Record set
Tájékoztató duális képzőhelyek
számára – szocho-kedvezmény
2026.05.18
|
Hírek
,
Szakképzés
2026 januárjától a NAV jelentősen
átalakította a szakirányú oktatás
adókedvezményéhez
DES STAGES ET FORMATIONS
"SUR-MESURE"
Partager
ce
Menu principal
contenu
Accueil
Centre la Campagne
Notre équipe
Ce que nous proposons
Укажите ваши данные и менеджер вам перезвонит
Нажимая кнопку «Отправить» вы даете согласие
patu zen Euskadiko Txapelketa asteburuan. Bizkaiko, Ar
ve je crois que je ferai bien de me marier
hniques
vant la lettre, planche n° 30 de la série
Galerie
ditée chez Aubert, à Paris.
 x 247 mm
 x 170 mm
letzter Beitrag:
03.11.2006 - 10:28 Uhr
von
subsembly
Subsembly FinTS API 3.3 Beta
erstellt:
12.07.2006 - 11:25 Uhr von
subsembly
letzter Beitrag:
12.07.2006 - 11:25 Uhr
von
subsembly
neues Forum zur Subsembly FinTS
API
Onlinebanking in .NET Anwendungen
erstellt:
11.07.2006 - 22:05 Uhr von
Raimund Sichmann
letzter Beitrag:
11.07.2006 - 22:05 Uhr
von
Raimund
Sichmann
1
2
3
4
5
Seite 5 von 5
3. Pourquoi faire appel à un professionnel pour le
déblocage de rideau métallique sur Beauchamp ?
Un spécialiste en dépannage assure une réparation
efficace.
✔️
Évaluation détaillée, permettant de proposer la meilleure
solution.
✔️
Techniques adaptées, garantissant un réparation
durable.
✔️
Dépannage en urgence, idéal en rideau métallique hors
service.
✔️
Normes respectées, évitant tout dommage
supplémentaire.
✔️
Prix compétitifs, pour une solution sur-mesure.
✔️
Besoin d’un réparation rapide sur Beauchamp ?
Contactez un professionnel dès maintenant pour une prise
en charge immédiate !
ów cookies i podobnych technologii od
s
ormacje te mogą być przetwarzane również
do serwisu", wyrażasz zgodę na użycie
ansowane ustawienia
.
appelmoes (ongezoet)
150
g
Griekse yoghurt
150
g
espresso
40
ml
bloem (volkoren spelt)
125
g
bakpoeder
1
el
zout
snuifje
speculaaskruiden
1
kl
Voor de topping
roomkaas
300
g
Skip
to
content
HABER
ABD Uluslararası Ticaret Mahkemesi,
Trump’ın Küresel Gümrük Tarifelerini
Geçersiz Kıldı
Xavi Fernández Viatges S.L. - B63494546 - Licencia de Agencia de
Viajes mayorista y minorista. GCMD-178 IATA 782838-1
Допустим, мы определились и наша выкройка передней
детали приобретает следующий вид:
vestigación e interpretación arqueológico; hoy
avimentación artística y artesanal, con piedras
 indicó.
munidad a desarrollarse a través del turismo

Your goal
Transcribe each entry verbatim, leaving none out.

Worked solution
Tájékoztató duális képzőhelyek
számára – szocho-kedvezmény
2026.05.18
|
Hírek
,
Szakképzés
2026 januárjától a NAV jelentősen
átalakította a szakirányú oktatás
adókedvezményéhez
DES STAGES ET FORMATIONS
"SUR-MESURE"
Partager
ce
Menu principal
contenu
Accueil
Centre la Campagne
Notre équipe
Ce que nous proposons
Укажите ваши данные и менеджер вам перезвонит
Нажимая кнопку «Отправить» вы даете согласие
patu zen Euskadiko Txapelketa asteburuan. Bizkaiko, Ar
ve je crois que je ferai bien de me marier
hniques
vant la lettre, planche n° 30 de la série
Galerie
ditée chez Aubert, à Paris.
 x 247 mm
 x 170 mm
letzter Beitrag:
03.11.2006 - 10:28 Uhr
von
subsembly
Subsembly FinTS API 3.3 Beta
erstellt:
12.07.2006 - 11:25 Uhr von
subsembly
letzter Beitrag:
12.07.2006 - 11:25 Uhr
von
subsembly
neues Forum zur Subsembly FinTS
API
Onlinebanking in .NET Anwendungen
erstellt:
11.07.2006 - 22:05 Uhr von
Raimund Sichmann
letzter Beitrag:
11.07.2006 - 22:05 Uhr
von
Raimund
Sichmann
1
2
3
4
5
Seite 5 von 5
3. Pourquoi faire appel à un professionnel pour le
déblocage de rideau métallique sur Beauchamp ?
Un spécialiste en dépannage assure une réparation
efficace.
✔️
Évaluation détaillée, permettant de proposer la meilleure
solution.
✔️
Techniques adaptées, garantissant un réparation
durable.
✔️
Dépannage en urgence, idéal en rideau métallique hors
service.
✔️
Normes respectées, évitant tout dommage
supplémentaire.
✔️
Prix compétitifs, pour une solution sur-mesure.
✔️
Besoin d’un réparation rapide sur Beauchamp ?
Contactez un professionnel dès maintenant pour une prise
en charge immédiate !
ów cookies i podobnych technologii od
s
ormacje te mogą być przetwarzane również
do serwisu", wyrażasz zgodę na użycie
ansowane ustawienia
.
appelmoes (ongezoet)
150
g
Griekse yoghurt
150
g
espresso
40
ml
bloem (volkoren spelt)
125
g
bakpoeder
1
el
zout
snuifje
speculaaskruiden
1
kl
Voor de topping
roomkaas
300
g
Skip
to
content
HABER
ABD Uluslararası Ticaret Mahkemesi,
Trump’ın Küresel Gümrük Tarifelerini
Geçersiz Kıldı
Xavi Fernández Viatges S.L. - B63494546 - Licencia de Agencia de
Viajes mayorista y minorista. GCMD-178 IATA 782838-1
Допустим, мы определились и наша выкройка передней
детали приобретает следующий вид:
vestigación e interpretación arqueológico; hoy
avimentación artística y artesanal, con piedras
 indicó.
munidad a desarrollarse a través del turismo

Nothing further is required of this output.